No fundo, um pequeno átrio iluminado por uma lâmpada amarelada e outro guarda que abriu uma porta chapeada a metal. Passada a porta, seguia-se um corredor ainda pior iluminado para o qual abriam mais de uma dúzia de portas, talvez mais de vinte. Abriram-lhe uma delas, reparou que tinha o número 18 gravado junto à fechadura, foi empurrado sem violência e sentiu uma volta da chave e o correr de uma tranca.
“Então isto é que é estar preso”, olhou em volta, não havia nenhuma janela, distinguiu na penumbra, um catre de madeira com duas mantas e um balde a um canto. Estendeu-se lentamente, nem sentia as pernas, os socos pesavam-lhe nos pés inchados. Fechou os olhos, não conseguia pensar, a cabeça andava-lhe à roda com os acontecimentos. As lágrimas corriam em fio pela cara até às tábuas duras do catre, deixá-lo, ele não tinha feito nada de mal. Mais tarde ou mais cedo haviam de o pôr na rua, haviam de ficar convencidos que ele gostava de tocar e cantar, nada mais.
Horas depois foi novamente interrogado, sempre as mesmas questões, agora acusavam-no de ser o contacto de um tal Armando e queriam à viva força saber do Bento Gonçalves, do Pável e de Álvaro Cunhal.
“Quem serão?” – Pensava para si o Porfírio. Perguntavam também por uns espanhóis, que eles acusavam de trazer armas para os comunistas. Repetia sempre o mesmo, dizia-lhes a verdade, eles é que não acreditavam. Quando o interrogatório terminou, sabe-se lá depois de quantas horas, levaram-no por um corredor diferente, meteram-no numa cela onde estavam mais três homens. O mais velho, homem para uns sessenta anos, perguntou-lhe:
- Trataram-te mal, camarada? Há quantos dias estás aqui?

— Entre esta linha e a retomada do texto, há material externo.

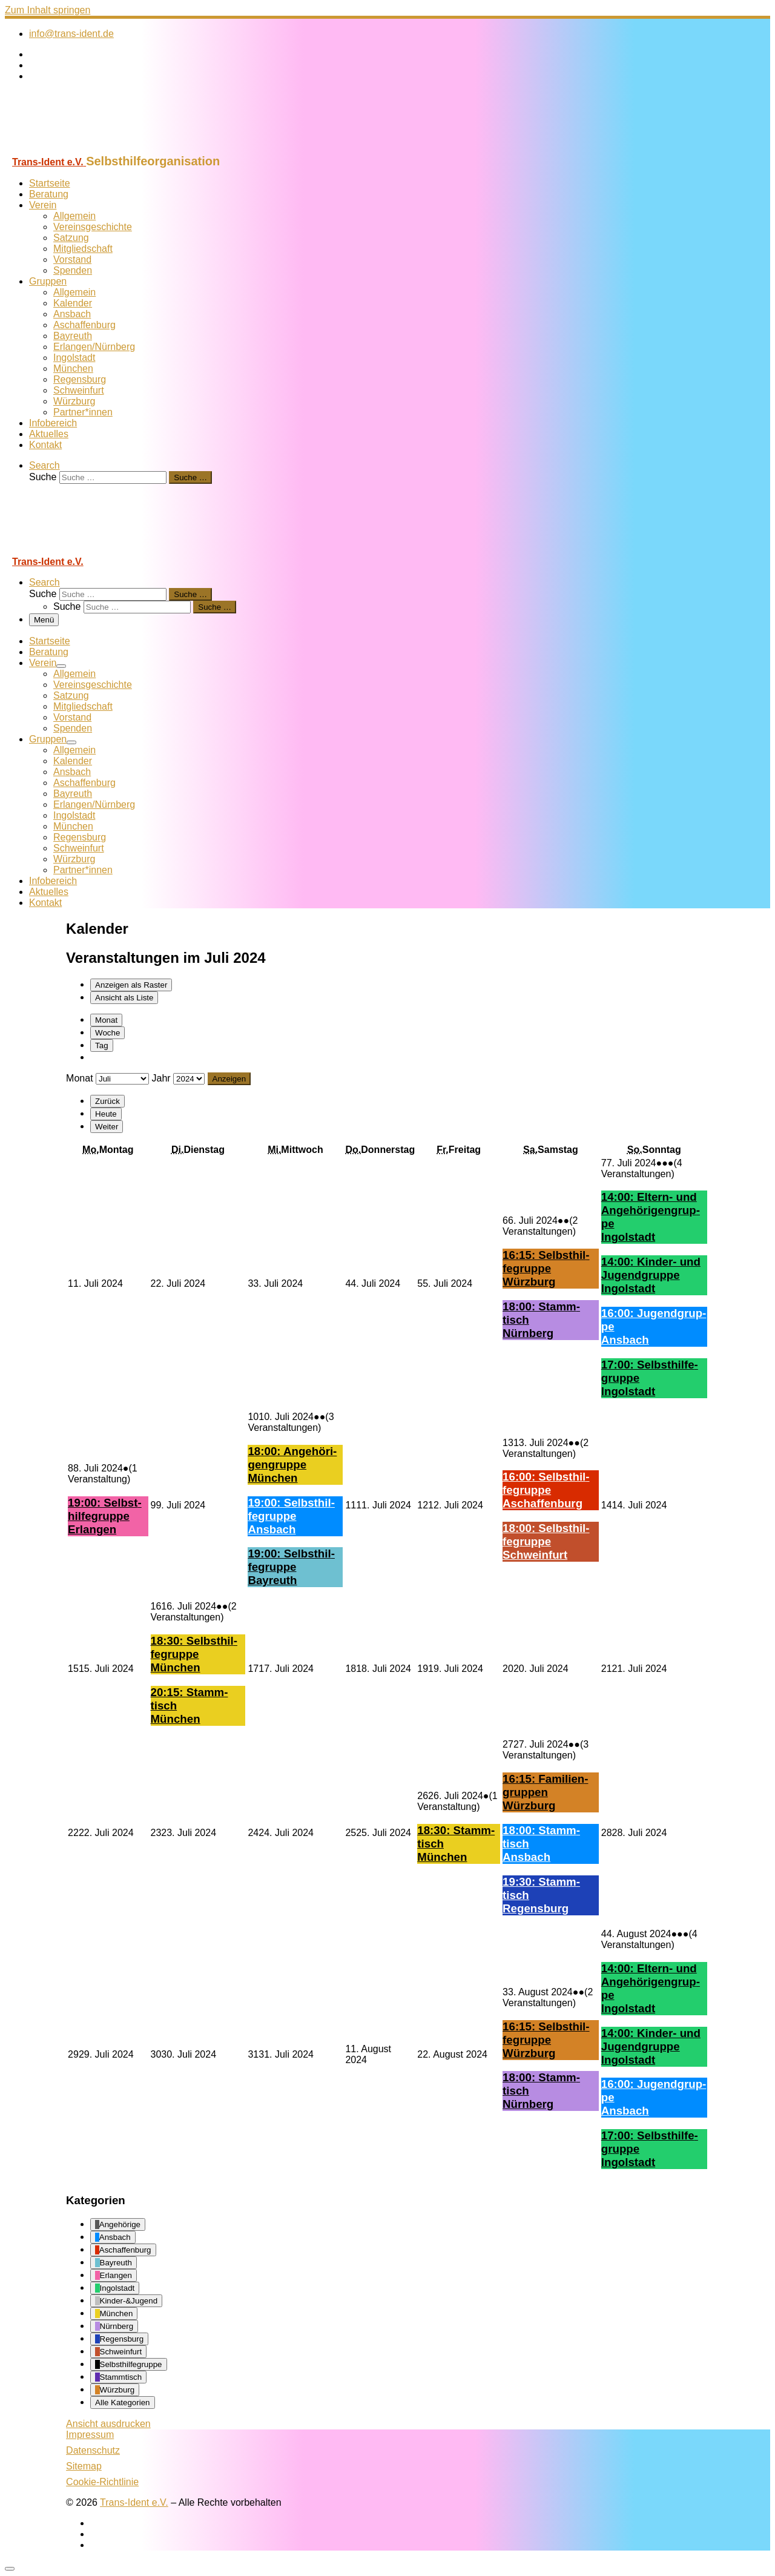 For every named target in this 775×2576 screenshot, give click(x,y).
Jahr (160, 1078)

- Estou cansado, não me deixaram sentar, doem-me as pernas.
- Há quanto tempo estás a ser interrogado?
- Não sei, acho que começaram ontem ou anteontem, já não sei.
Os outros três entreolharam-se, não precisavam de falar para compreender que aquele desgraçado estivera, pelo menos, quatro ou cinco dias a ser interrogado impiedosamente.

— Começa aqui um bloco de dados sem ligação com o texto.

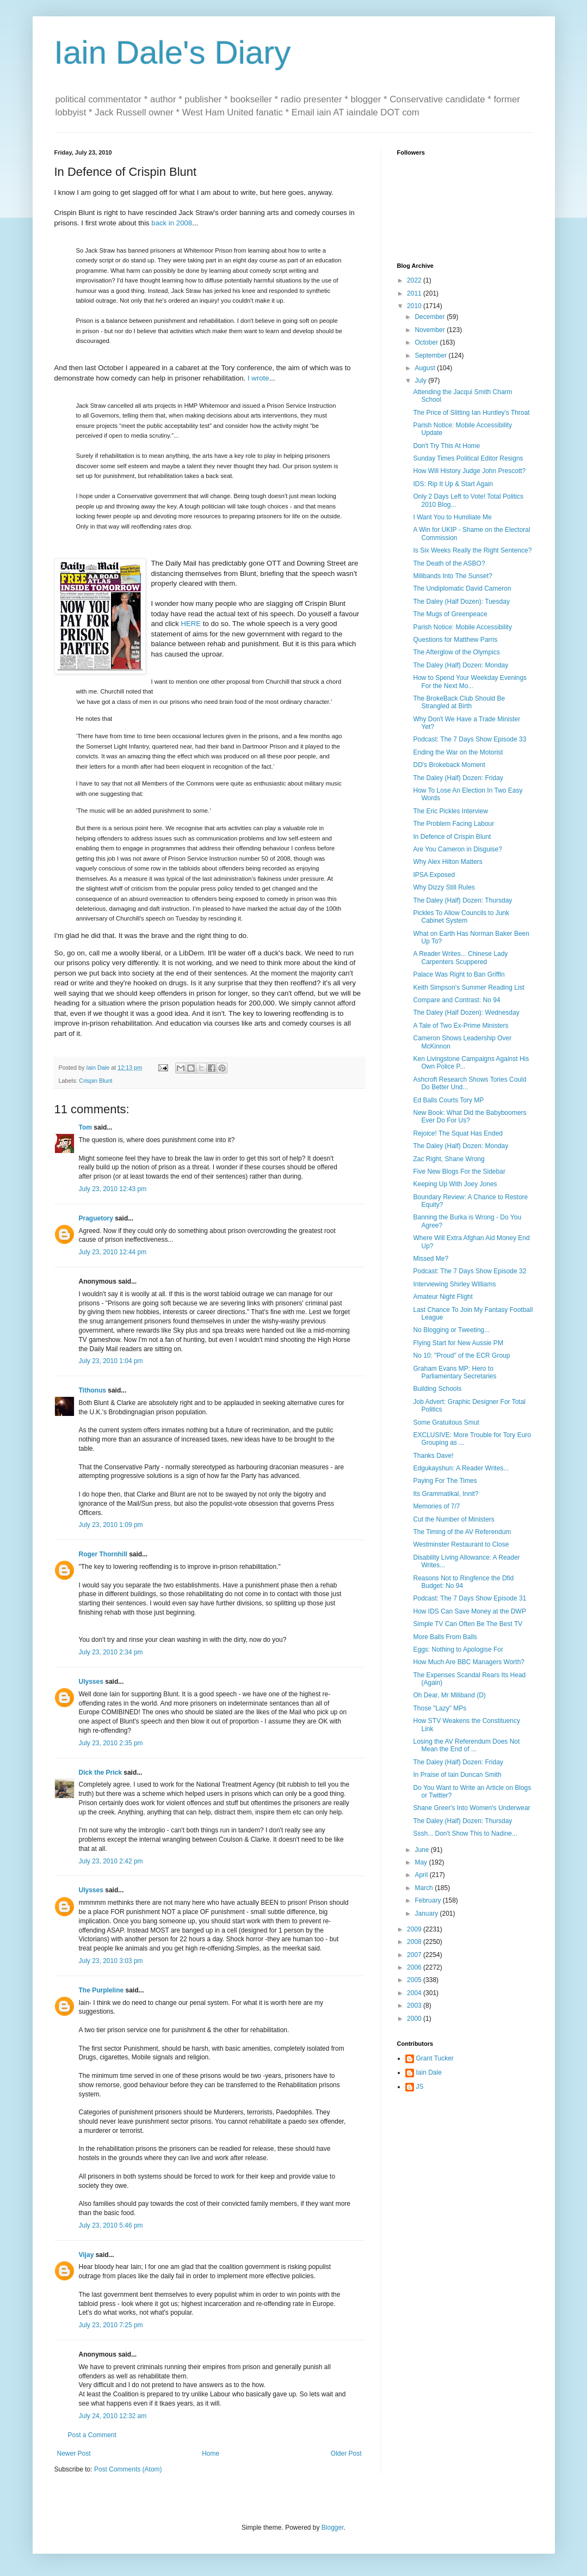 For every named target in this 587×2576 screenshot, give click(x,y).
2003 (415, 2005)
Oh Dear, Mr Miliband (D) (449, 1695)
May (422, 1862)
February (428, 1900)
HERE (191, 624)
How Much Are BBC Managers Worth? (468, 1662)
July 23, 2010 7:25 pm (111, 2325)
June (422, 1850)
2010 (415, 306)
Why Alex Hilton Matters (447, 862)
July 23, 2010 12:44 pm (113, 1252)
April (422, 1875)
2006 (415, 1967)
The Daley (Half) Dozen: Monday (460, 665)
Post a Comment (92, 2435)
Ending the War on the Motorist (458, 752)
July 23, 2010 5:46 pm (111, 2225)
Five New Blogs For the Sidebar (459, 1171)
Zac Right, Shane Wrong (448, 1159)
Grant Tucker (435, 2058)
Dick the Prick (100, 1772)
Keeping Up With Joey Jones (455, 1184)
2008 (415, 1942)
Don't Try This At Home (446, 446)
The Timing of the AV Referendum (462, 1532)
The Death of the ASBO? (449, 563)
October (427, 342)
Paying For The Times (445, 1481)
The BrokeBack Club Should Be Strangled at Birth (459, 702)
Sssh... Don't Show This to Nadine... (465, 1833)
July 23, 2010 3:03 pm (111, 1961)
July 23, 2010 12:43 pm (113, 1189)
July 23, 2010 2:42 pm (111, 1861)
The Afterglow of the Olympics (456, 652)
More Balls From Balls (445, 1637)
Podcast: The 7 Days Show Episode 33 (469, 739)
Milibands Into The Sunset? (452, 576)
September (431, 355)
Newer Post (74, 2453)
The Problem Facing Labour (453, 823)
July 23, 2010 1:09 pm (111, 1525)
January (427, 1913)
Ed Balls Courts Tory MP (448, 1100)
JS (420, 2086)
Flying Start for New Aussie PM (458, 1343)
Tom (85, 1127)
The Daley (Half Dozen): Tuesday (461, 601)
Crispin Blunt (95, 1080)
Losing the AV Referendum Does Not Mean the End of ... (466, 1745)
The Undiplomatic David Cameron (462, 588)
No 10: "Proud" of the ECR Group (461, 1355)
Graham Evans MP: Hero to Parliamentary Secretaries (454, 1372)
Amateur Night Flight (442, 1297)
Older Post (346, 2453)
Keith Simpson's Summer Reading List (468, 987)
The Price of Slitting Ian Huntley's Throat (471, 412)
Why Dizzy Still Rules (443, 887)
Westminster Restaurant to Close (461, 1544)
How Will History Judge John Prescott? (469, 471)
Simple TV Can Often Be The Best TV (467, 1624)
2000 (415, 2018)
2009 (415, 1929)
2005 (415, 1980)
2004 (415, 1993)
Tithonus (92, 1390)
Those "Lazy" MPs (439, 1708)
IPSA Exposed (434, 875)
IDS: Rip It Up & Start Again (453, 484)
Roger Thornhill (103, 1554)
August (426, 368)
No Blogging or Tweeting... (451, 1330)
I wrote (257, 378)
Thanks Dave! (433, 1455)
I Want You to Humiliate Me (452, 517)
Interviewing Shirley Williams (454, 1284)
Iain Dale (429, 2072)
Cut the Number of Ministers (453, 1519)
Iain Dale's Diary (172, 52)
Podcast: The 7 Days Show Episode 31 (469, 1598)
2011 (415, 293)
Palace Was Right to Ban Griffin (458, 974)
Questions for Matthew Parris (455, 639)
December (431, 317)
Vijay (86, 2255)
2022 (415, 280)
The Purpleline (101, 1990)
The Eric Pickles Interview (450, 811)
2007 (415, 1955)
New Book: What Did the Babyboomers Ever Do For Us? (469, 1116)
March (425, 1888)
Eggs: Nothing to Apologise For (458, 1649)
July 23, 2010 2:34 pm (111, 1652)
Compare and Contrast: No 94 (456, 1000)
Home (210, 2453)
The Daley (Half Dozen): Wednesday (466, 1012)
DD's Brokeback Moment (449, 765)
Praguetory (96, 1218)
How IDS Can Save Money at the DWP (469, 1611)
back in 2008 (171, 223)
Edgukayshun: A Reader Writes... (461, 1468)
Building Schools (437, 1389)
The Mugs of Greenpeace (450, 614)
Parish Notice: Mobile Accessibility (462, 627)
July (421, 380)
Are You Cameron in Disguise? (457, 849)
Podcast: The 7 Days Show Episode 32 (469, 1271)
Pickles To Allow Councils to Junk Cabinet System (461, 916)
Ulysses (91, 1681)
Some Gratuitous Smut (446, 1422)
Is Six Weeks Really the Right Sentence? (472, 550)
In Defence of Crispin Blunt (452, 837)
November (431, 330)
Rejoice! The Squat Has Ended (458, 1133)
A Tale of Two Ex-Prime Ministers (460, 1025)
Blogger (333, 2527)
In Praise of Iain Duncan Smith (457, 1774)
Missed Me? (430, 1258)
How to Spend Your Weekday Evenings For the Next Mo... (470, 681)
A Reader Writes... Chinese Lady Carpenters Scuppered (460, 957)
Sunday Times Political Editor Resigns (468, 458)
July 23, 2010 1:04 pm (111, 1361)
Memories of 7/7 (436, 1506)
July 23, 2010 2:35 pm (111, 1743)
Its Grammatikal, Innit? (445, 1494)
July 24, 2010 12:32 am (113, 2416)
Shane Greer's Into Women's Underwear (471, 1808)
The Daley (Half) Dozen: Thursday (462, 900)
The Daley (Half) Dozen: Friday (458, 778)
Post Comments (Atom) (128, 2469)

Ajudaram-no a deitar-se num dos beliches, taparam-no com uma manta e recomendaram-lhe que dormisse. Em princípio, tão cedo não seria novamente interrogado. Eles já sabiam como os polícias se comportavam, já não era o primeiro contacto que tinham com aqueles torcionários.
Na Lagarteira nada se sabia do Porfírio, a única informação viera pelo tenente da capitania, que foi ao posto da GNR saber o porquê daquela inesperada prisão.

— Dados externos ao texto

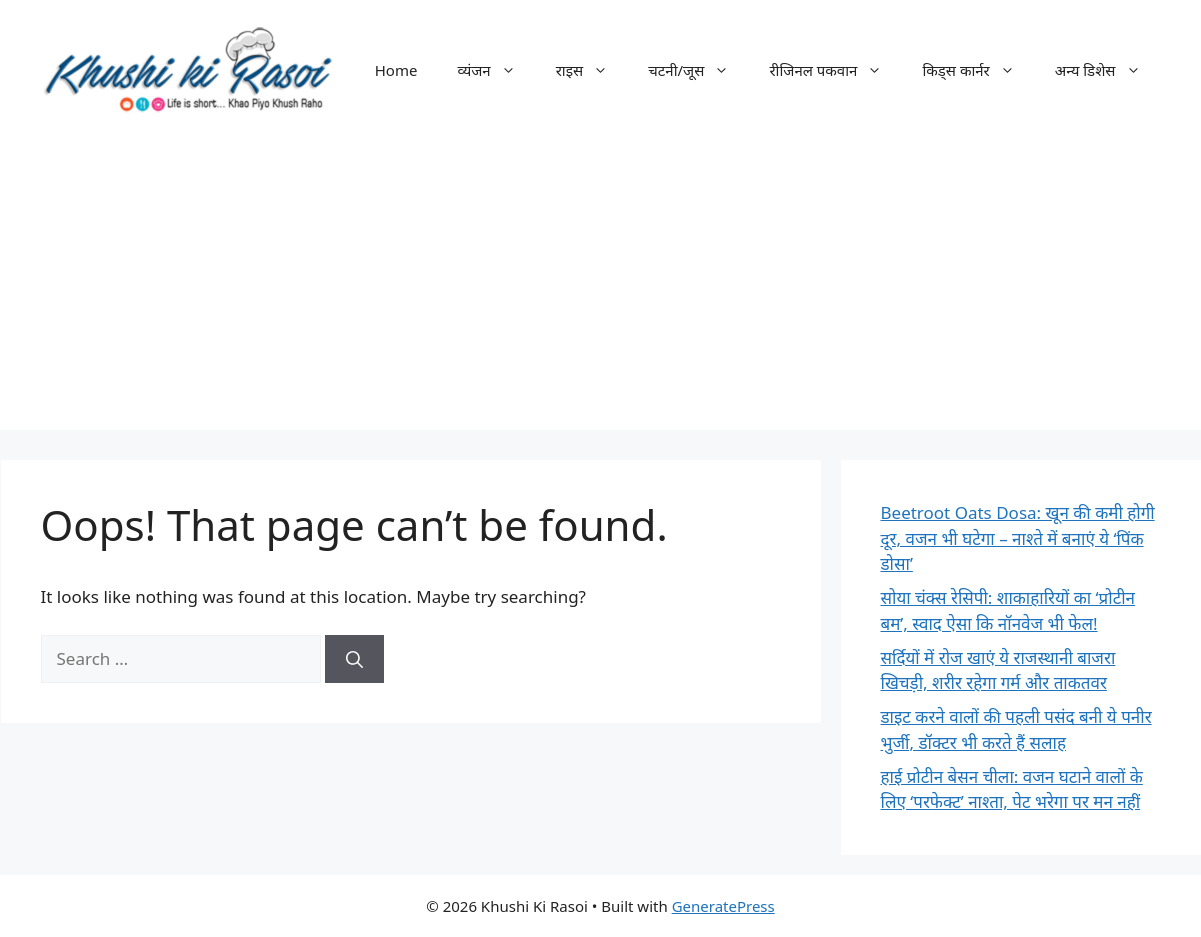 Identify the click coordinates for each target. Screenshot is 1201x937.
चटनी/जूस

O comandante contou-lhe que fora uma mulher que ao ir para a missa vespertina, ouvira aqueles versos subversivos e fora informar a guarda, que tinha capturado o agitador em flagrante, tendo de seguida dado parte do acontecimento ao agente da PVDE de Caminha; este imediatamente oficiou para o Porto, de onde se deslocaram, no dia seguinte, dois agentes para custodiar o detido, a fim de ser interrogado convenientemente.
Claro que o tenente não contou estes pormenores todos à família, limitou-se a dizer:
- O Porfírio está no Porto a ser interrogado, se estiver inocente, não tarda a aparecer por aí. Tenham calma, que tudo se há-de arranjar.
Afinal acabou por estar preso quase três meses, ainda foi interrogado mais um par de vezes, chegaram a mostrar-lhe umas fotografias, mas ele não reconheceu ninguém. Quando chegou à terra vinha mais magro, tinha perdido mais de dez quilos, notava-se principalmente na cara e nos olhos tinha desaparecido aquela alegria, que todos lhe admiravam.
Durante muito tempo a concertina esteve calada, com o tempo voltou a tocar uns “viras” e uns tangos, sem o entusiasmo de outrora.
Anos mais tarde, veio a saber por um marinheiro da capitania, a quem o tenente confidenciara a verdade sobre a prisão do Porfírio, que a denunciante tinha sido a Ciana, como vingança do que ele dissera na taberna da Curraca.